Specious And Politically-Charged Cases
Mass Murder And Abduction Charges Without Due Process
Since 5 August 2024, thousands of politically-linked murder and other serious cases have been filed against Awami League officials, activists, journalists, and lawyers.
These include:
• 200+ cases against Sheikh Hasina alone
• 1170+ cases naming almost 400 former ministers, Members of Parliament, and leaders
• Many cases filed against unnamed individuals and often the same people being charged in multiple cases at multiple locations on the same day
Suppression Of Free Speech
On 5 December 2024, the ICT sought to ban media dissemination of Hasina’s remarks, even before trials began.
Arbitrary Arrests
Arrests were carried out without warrants or proper legal procedures.
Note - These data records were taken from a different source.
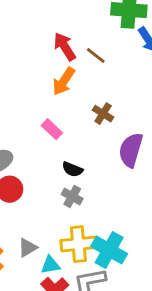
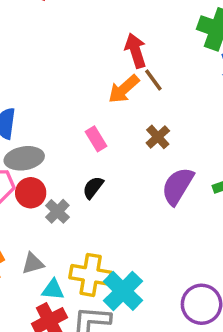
brown line: (96, 56) -> (153, 80), moved
black semicircle: (72, 169) -> (93, 187), moved, turned 90
gray cross: (72, 196) -> (57, 211), moved

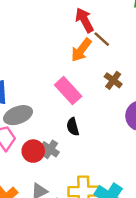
pink rectangle: (96, 139) -> (68, 91), size x1.5
black semicircle: (93, 187) -> (73, 127), turned -42
red circle: (31, 193) -> (33, 151), moved

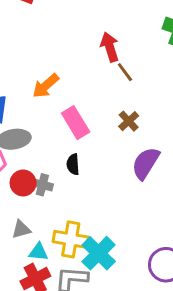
orange arrow: (81, 50) -> (46, 86), moved
gray cross: (50, 149) -> (42, 185), turned -30

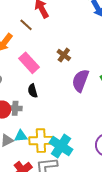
brown line: (125, 72) -> (26, 25), moved
cyan triangle: (38, 252) -> (21, 136), moved

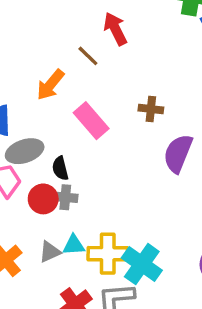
brown cross: (64, 55) -> (151, 109), turned -32
black semicircle: (33, 91) -> (60, 168), moved

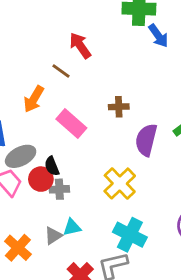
red circle: (43, 199) -> (41, 179), moved
yellow cross: (108, 254) -> (120, 183), moved, turned -36

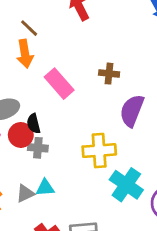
brown line: (61, 71) -> (29, 28), moved
orange arrow: (34, 99) -> (25, 54), turned -48
yellow cross: (120, 183) -> (99, 151), turned 32
cyan cross: (130, 235) -> (126, 185), moved

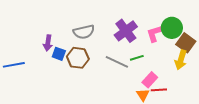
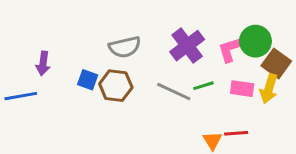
purple arrow: (48, 43) -> (43, 63), moved
pink rectangle: (150, 80) -> (242, 89), moved, turned 56

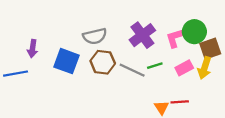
brown square: (276, 63) -> (210, 49), turned 35
blue square: (88, 80) -> (66, 61), size x1.6
brown hexagon: (116, 86) -> (103, 62), moved
pink rectangle: (242, 89) -> (184, 68), turned -36

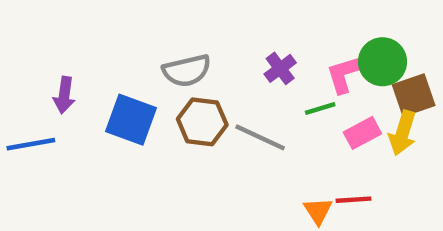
purple cross: (142, 35) -> (280, 68), size x0.6
green line: (155, 66) -> (320, 108), moved

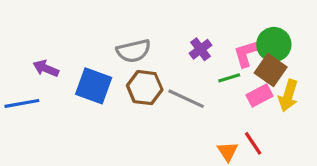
purple arrow: (64, 95) -> (46, 68), turned 105
brown square: (414, 95) -> (271, 70), moved, turned -36
red line: (354, 200) -> (253, 143), turned 60

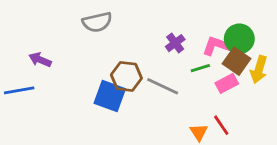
gray semicircle: (134, 51) -> (97, 22), moved
pink L-shape: (248, 52) -> (217, 46), turned 36
blue square: (94, 86) -> (110, 96), moved
yellow arrow: (288, 96) -> (259, 69), moved

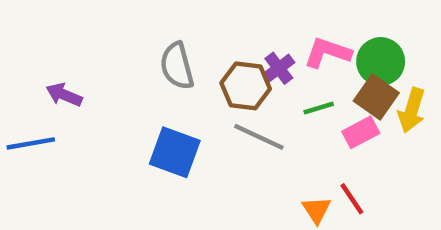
gray semicircle: (97, 22) -> (177, 66), moved, turned 88
pink L-shape: (217, 46) -> (328, 53), moved
brown hexagon: (126, 76) -> (246, 86), moved

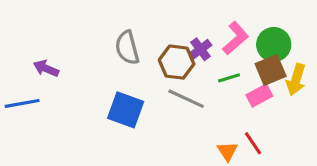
pink L-shape: (328, 53) -> (235, 38), turned 120
brown square: (376, 97) -> (271, 70), turned 32

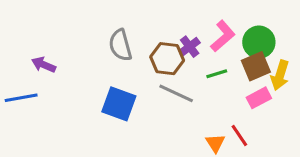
pink rectangle: (259, 95) -> (259, 98), moved

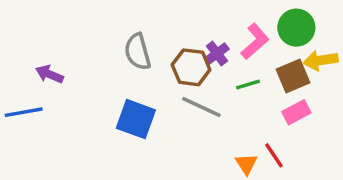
green circle: (259, 42) -> (296, 28), moved
yellow arrow: (280, 75) -> (321, 60), moved, turned 64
No charges appear to have been filed against human rights violations and systematic excesses that have taken place after August 5, 2024 under the watch of the Anti-Discrimination Students Movement. Attempts appear to have been made to white-wash them under the specious plea of ‘political violence’.
Meanwhile, individuals linked to Jamaat-e-Islami and extremist groups, including convicted terrorist Lutfozamaan Babar and Jashimuddin Rahmani, were released or granted bail.
Reports allege 11 custodial deaths of Awami League-affiliated individuals since August 2024.
Lack Of Forensics And Security Failures
Forensic inconsistencies were observed, including bullets not matching police weapons.
Multiple attacks on arrested Awami League leaders, accused persons and lawyers within court premises, such as on Salman Rahman and Dipu Moni, further restricted a fair trial.
Prosecutorial Statements Revealed Bias Before Trial
Before trial proceedings even began, senior officials made statements indicating Hasina’s fate was already sealed.
Chief Prosecutor Mohammed Tajul Islam on 17 October 2024, said, “The court has ordered the arrest of former Prime Minister Sheikh Hasina and to produce her in court on 18 November. Sheikh Hasina was at the helm of those who committed massacres, killings and crimes against humanity from July to August. It is a remarkable day for us.”
IT Advisor Nahid Islam on 21 October 2024, said, “I want to tell everyone that Hasina will not be able to return to Bangladesh to do politics, but only to walk the gallows.”
ICC Avoided Due To Inconsistencies
Despite being a State Party to the Rome Statute since 2010, the interim government did not take the case to the International Criminal Court, owing to inconsistencies in the case.